AIM OF THE TASK
Copy each line of the records that contains the word "pilzepilze".

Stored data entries
________________________

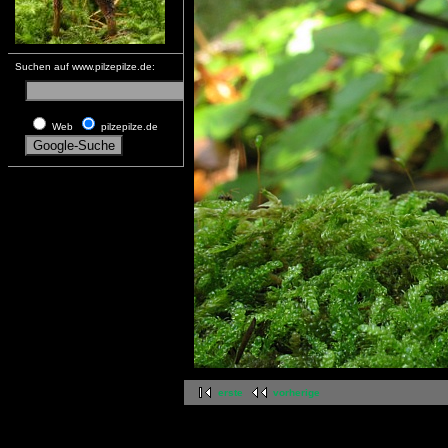
Suchen auf www.pilzepilze.de:
Web
pilzepilze.de
erste
vorherige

________________________

SOLUTION BELOW
Suchen auf www.pilzepilze.de:
pilzepilze.de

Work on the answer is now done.